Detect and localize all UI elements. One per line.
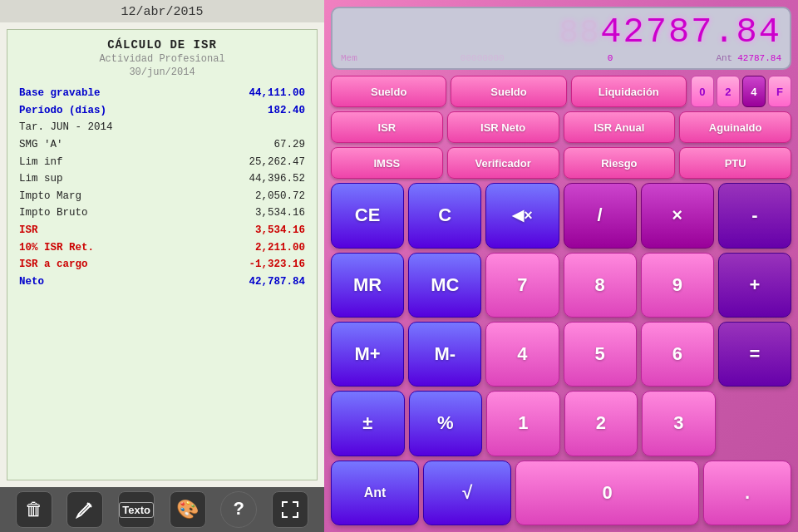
receipt-row: ISR3,534.16 (19, 222, 305, 239)
receipt-title: CÁLCULO DE ISR (19, 38, 305, 52)
receipt-row: ISR a cargo-1,323.16 (19, 256, 305, 273)
func-row-1: Sueldo Sueldo Liquidación 0 2 4 F (331, 76, 791, 107)
3-button[interactable]: 3 (642, 391, 716, 456)
backspace-button[interactable]: ◀× (485, 183, 559, 248)
isr-anual-button[interactable]: ISR Anual (564, 111, 676, 143)
func-row-2: ISR ISR Neto ISR Anual Aguinaldo (331, 111, 791, 143)
mode-f-button[interactable]: F (768, 76, 791, 107)
row-value: 42,787.84 (249, 273, 305, 291)
row-label: Lim inf (19, 154, 63, 171)
row-label: Período (días) (19, 102, 106, 120)
9-button[interactable]: 9 (641, 253, 714, 318)
riesgo-button[interactable]: Riesgo (564, 147, 676, 179)
row-label: Base gravable (19, 85, 101, 102)
row-value: 3,534.16 (255, 222, 305, 239)
receipt-row: Base gravable44,111.00 (19, 85, 305, 102)
mminus-button[interactable]: M- (408, 322, 481, 387)
plus-button[interactable]: + (718, 253, 791, 318)
row-value: 67.29 (273, 136, 305, 154)
expand-button[interactable] (272, 491, 308, 528)
date-text: 12/abr/2015 (121, 5, 203, 19)
receipt-row: Lim sup44,396.52 (19, 170, 305, 188)
4-button[interactable]: 4 (485, 322, 559, 387)
5-button[interactable]: 5 (564, 322, 637, 387)
left-panel: 12/abr/2015 CÁLCULO DE ISR Actividad Pro… (0, 0, 324, 532)
aguinaldo-button[interactable]: Aguinaldo (679, 111, 791, 143)
2-button[interactable]: 2 (564, 391, 638, 456)
calc-row-1: CE C ◀× / × - (331, 183, 791, 248)
row-value: 182.40 (268, 102, 305, 120)
edit-button[interactable] (66, 491, 103, 528)
calc-row-3: M+ M- 4 5 6 = (331, 322, 791, 387)
display-secondary: Mem 00000000 0 Ant 42787.84 (341, 53, 781, 63)
trash-button[interactable]: 🗑 (16, 491, 52, 528)
liquidacion-button[interactable]: Liquidación (571, 76, 687, 107)
receipt-row: Impto Bruto3,534.16 (19, 204, 305, 222)
sueldo1-button[interactable]: Sueldo (331, 76, 446, 107)
6-button[interactable]: 6 (641, 322, 714, 387)
sueldo2-button[interactable]: Sueldo (451, 76, 566, 107)
mc-button[interactable]: MC (408, 253, 481, 318)
8-button[interactable]: 8 (564, 253, 637, 318)
receipt-row: Período (días)182.40 (19, 102, 305, 120)
ant-label: Ant (716, 53, 732, 63)
calc-row-4: ± % 1 2 3 (331, 391, 791, 456)
ce-button[interactable]: CE (331, 183, 404, 248)
0-button[interactable]: 0 (515, 461, 699, 525)
equals-button[interactable]: = (718, 322, 791, 387)
row-value: 44,111.00 (249, 85, 305, 102)
display-main: 8842787.84 (341, 13, 781, 52)
calc-grid: CE C ◀× / × - MR MC 7 8 9 + M+ M- 4 5 6 … (331, 183, 791, 525)
7-button[interactable]: 7 (485, 253, 559, 318)
func-row-3: IMSS Verificador Riesgo PTU (331, 147, 791, 179)
row-value: 2,050.72 (255, 188, 305, 205)
row-label: 10% ISR Ret. (19, 239, 94, 257)
multiply-button[interactable]: × (641, 183, 714, 248)
minus-button[interactable]: - (718, 183, 791, 248)
display-zero: 0 (608, 53, 613, 63)
decimal-button[interactable]: . (703, 461, 791, 525)
row-label: SMG 'A' (19, 136, 63, 154)
row-value: 3,534.16 (255, 204, 305, 222)
c-button[interactable]: C (408, 183, 481, 248)
isr-button[interactable]: ISR (331, 111, 443, 143)
row-value: 2,211.00 (255, 239, 305, 257)
receipt-row: Impto Marg2,050.72 (19, 188, 305, 205)
row-label: ISR (19, 222, 38, 239)
imss-button[interactable]: IMSS (331, 147, 443, 179)
receipt-row: Neto42,787.84 (19, 273, 305, 291)
row-label: ISR a cargo (19, 256, 88, 273)
receipt-row: SMG 'A'67.29 (19, 136, 305, 154)
ant-value: 42787.84 (737, 53, 781, 63)
mode-4-button[interactable]: 4 (742, 76, 766, 107)
row-label: Impto Marg (19, 188, 81, 205)
mode-2-button[interactable]: 2 (717, 76, 740, 107)
row-label: Tar. JUN - 2014 (19, 119, 113, 136)
receipt-rows: Base gravable44,111.00Período (días)182.… (19, 85, 305, 291)
row-label: Impto Bruto (19, 204, 88, 222)
mode-group: 0 2 4 F (691, 76, 791, 107)
mode-0-button[interactable]: 0 (691, 76, 714, 107)
mplus-button[interactable]: M+ (331, 322, 404, 387)
percent-button[interactable]: % (409, 391, 483, 456)
mr-button[interactable]: MR (331, 253, 404, 318)
calc-row-5: Ant √ 0 . (331, 461, 791, 525)
plusminus-button[interactable]: ± (331, 391, 405, 456)
verificador-button[interactable]: Verificador (447, 147, 559, 179)
receipt-row: Tar. JUN - 2014 (19, 119, 305, 136)
1-button[interactable]: 1 (486, 391, 560, 456)
ptu-button[interactable]: PTU (679, 147, 791, 179)
row-label: Lim sup (19, 170, 63, 188)
row-value: -1,323.16 (249, 256, 305, 273)
isr-neto-button[interactable]: ISR Neto (447, 111, 559, 143)
divide-button[interactable]: / (564, 183, 637, 248)
help-button[interactable]: ? (220, 491, 257, 528)
palette-button[interactable]: 🎨 (170, 491, 206, 528)
display-value: 42787.84 (600, 12, 781, 52)
date-header: 12/abr/2015 (0, 0, 324, 22)
bottom-toolbar: 🗑 Texto 🎨 ? (0, 487, 324, 532)
calc-display: 8842787.84 Mem 00000000 0 Ant 42787.84 (331, 7, 791, 70)
ant-button[interactable]: Ant (331, 461, 419, 525)
sqrt-button[interactable]: √ (423, 461, 511, 525)
text-button[interactable]: Texto (118, 491, 155, 528)
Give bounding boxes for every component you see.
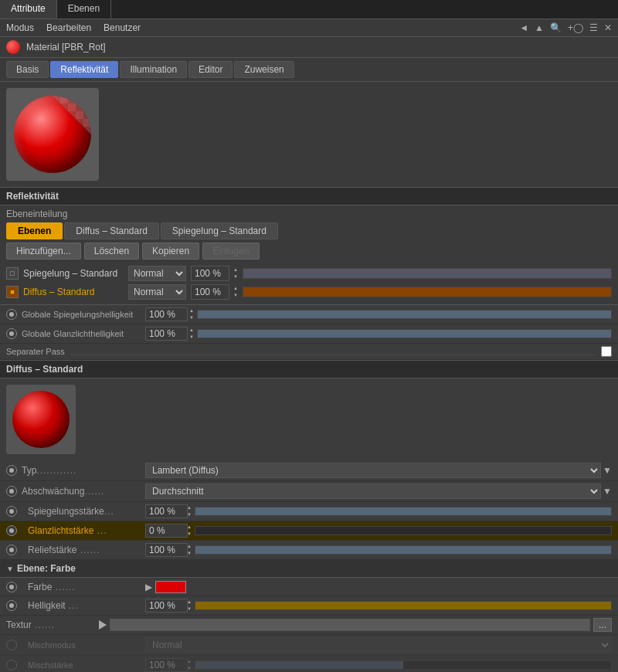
radio-mischmodus	[6, 640, 17, 650]
prop-abschwachung: Abschwächung...... Durchschnitt ▼	[0, 481, 618, 502]
layer-row-spiegelung: □ Spiegelung – Standard Normal ▲▼	[6, 264, 612, 283]
subtab-illumination[interactable]: Illumination	[120, 61, 187, 78]
val-glanzlichtstarke[interactable]	[145, 524, 188, 538]
menu-right-icons: ◄ ▲ 🔍 +◯ ☰ ✕	[519, 22, 612, 33]
ebene-section: Ebeneinteilung Ebenen Diffus – Standard …	[0, 205, 618, 305]
spin-mischstarke: ▲▼	[187, 658, 192, 672]
arrow-left-icon[interactable]: ◄	[519, 22, 528, 33]
sep-pass-label: Separater Pass	[6, 347, 65, 356]
menu-modus[interactable]: Modus	[6, 22, 34, 33]
color-swatch[interactable]	[155, 581, 186, 593]
sub-tabs: Basis Reflektivität Illumination Editor …	[0, 58, 618, 82]
label-mischstarke: Mischstärke	[22, 660, 145, 670]
prop-farbe: Farbe ...... ▶	[0, 578, 618, 596]
diffus-sphere-inner	[12, 391, 70, 448]
tex-bar	[110, 619, 590, 631]
radio-helligkeit[interactable]	[6, 600, 17, 611]
layer-pct-diffus[interactable]	[191, 284, 229, 300]
layer-icon-diffus: ■	[6, 286, 19, 298]
prop-mischmodus: Mischmodus Normal	[0, 635, 618, 656]
prop-mischstarke: Mischstärke ▲▼	[0, 656, 618, 672]
preview-area	[0, 82, 618, 187]
search-icon[interactable]: 🔍	[550, 22, 562, 33]
sphere-checker	[14, 96, 91, 173]
layer-tab-diffus[interactable]: Diffus – Standard	[64, 222, 159, 239]
tex-triangle-icon[interactable]	[99, 620, 107, 630]
subtab-reflektivitaet[interactable]: Reflektivität	[50, 61, 118, 78]
reflektivitaet-title: Reflektivität	[0, 187, 618, 205]
kopieren-button[interactable]: Kopieren	[142, 243, 199, 260]
menu-bearbeiten[interactable]: Bearbeiten	[46, 22, 91, 33]
radio-reliefstarke[interactable]	[6, 545, 17, 555]
collap-ebene-farbe[interactable]: ▼ Ebene: Farbe	[0, 560, 618, 578]
spin-reliefstarke[interactable]: ▲▼	[187, 543, 192, 557]
val-typ[interactable]: Lambert (Diffus)	[145, 463, 601, 478]
val-helligkeit[interactable]	[145, 599, 188, 613]
hinzufuegen-button[interactable]: Hinzufügen...	[6, 243, 81, 260]
radio-glanzlichtstarke[interactable]	[6, 525, 17, 536]
val-globale-spiegelung[interactable]	[145, 307, 188, 321]
tex-more-button[interactable]: ...	[593, 618, 612, 632]
layer-bar-diffus	[243, 287, 612, 297]
subtab-editor[interactable]: Editor	[188, 61, 233, 78]
sep-pass-checkbox[interactable]	[601, 346, 612, 357]
layer-pct-spin-spiegelung: ▲▼	[233, 266, 238, 280]
typ-dropdown-arrow: ▼	[603, 465, 612, 476]
label-mischmodus: Mischmodus	[22, 640, 145, 650]
val-mischmodus: Normal	[145, 637, 612, 653]
layer-tab-ebenen[interactable]: Ebenen	[6, 222, 63, 239]
radio-globale-spiegelung[interactable]	[6, 309, 17, 320]
prop-glanzlichtstarke: Glanzlichtstärke ... ▲▼	[0, 521, 618, 541]
ebeneinteilung-label: Ebeneinteilung	[6, 209, 612, 219]
spin-spiegelungsstarke[interactable]: ▲▼	[187, 504, 192, 518]
material-icon	[6, 40, 20, 54]
menu-icon[interactable]: ☰	[589, 22, 598, 33]
loeschen-button[interactable]: Löschen	[84, 243, 139, 260]
material-header: Material [PBR_Rot]	[0, 37, 618, 58]
subtab-zuweisen[interactable]: Zuweisen	[234, 61, 294, 78]
layer-blend-diffus[interactable]: Normal	[128, 284, 186, 300]
close-icon[interactable]: ✕	[604, 22, 612, 33]
einfuegen-button[interactable]: Einfügen	[202, 243, 259, 260]
bar-spiegelungsstarke	[195, 507, 612, 516]
preview-sphere	[6, 88, 99, 181]
subtab-basis[interactable]: Basis	[6, 61, 49, 78]
arrow-up-icon[interactable]: ▲	[535, 22, 544, 33]
layer-pct-spiegelung[interactable]	[191, 266, 229, 281]
add-icon[interactable]: +◯	[568, 22, 583, 33]
val-mischstarke	[145, 658, 188, 672]
abschwachung-dropdown-arrow: ▼	[603, 486, 612, 497]
val-spiegelungsstarke[interactable]	[145, 504, 188, 518]
label-farbe: Farbe ......	[22, 582, 145, 592]
layer-tabs: Ebenen Diffus – Standard Spiegelung – St…	[6, 222, 612, 239]
menu-bar: Modus Bearbeiten Benutzer ◄ ▲ 🔍 +◯ ☰ ✕	[0, 19, 618, 37]
label-textur: Textur ......	[6, 619, 99, 630]
val-globale-glanzlicht[interactable]	[145, 327, 188, 341]
spin-globale-spiegelung[interactable]: ▲▼	[189, 307, 194, 321]
radio-abschwachung[interactable]	[6, 486, 17, 497]
layer-bar-spiegelung	[243, 268, 612, 279]
tab-attribute[interactable]: Attribute	[0, 0, 57, 19]
radio-globale-glanzlicht[interactable]	[6, 328, 17, 339]
collap-arrow-farbe: ▼	[6, 565, 14, 573]
val-abschwachung[interactable]: Durchschnitt	[145, 484, 601, 499]
label-globale-spiegelung: Globale Spiegelungshelligkeit	[22, 310, 145, 319]
radio-farbe[interactable]	[6, 582, 17, 592]
val-reliefstarke[interactable]	[145, 543, 188, 557]
layer-icon-spiegelung: □	[6, 267, 19, 280]
spin-globale-glanzlicht[interactable]: ▲▼	[189, 327, 194, 341]
spin-helligkeit[interactable]: ▲▼	[187, 599, 192, 613]
label-helligkeit: Helligkeit ...	[22, 600, 145, 611]
tab-ebenen[interactable]: Ebenen	[57, 0, 111, 19]
layer-tab-spiegelung[interactable]: Spiegelung – Standard	[161, 222, 278, 239]
layer-blend-spiegelung[interactable]: Normal	[128, 266, 186, 281]
radio-typ[interactable]	[6, 465, 17, 476]
radio-spiegelungsstarke[interactable]	[6, 506, 17, 517]
menu-benutzer[interactable]: Benutzer	[104, 22, 141, 33]
collap-title-farbe: Ebene: Farbe	[17, 563, 76, 574]
prop-helligkeit: Helligkeit ... ▲▼	[0, 596, 618, 616]
bar-reliefstarke	[195, 545, 612, 555]
radio-mischstarke	[6, 660, 17, 670]
bar-globale-spiegelung	[197, 310, 612, 319]
spin-glanzlichtstarke[interactable]: ▲▼	[187, 524, 192, 538]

##########

Report each line in the data that holds the word "glanzlichtstarke".

» **RESPONSE FOR THIS EXERCISE**
val-glanzlichtstarke[interactable]	[145, 524, 188, 538]
radio-glanzlichtstarke[interactable]	[6, 525, 17, 536]
prop-glanzlichtstarke: Glanzlichtstärke ... ▲▼	[0, 521, 618, 541]
spin-glanzlichtstarke[interactable]: ▲▼	[187, 524, 192, 538]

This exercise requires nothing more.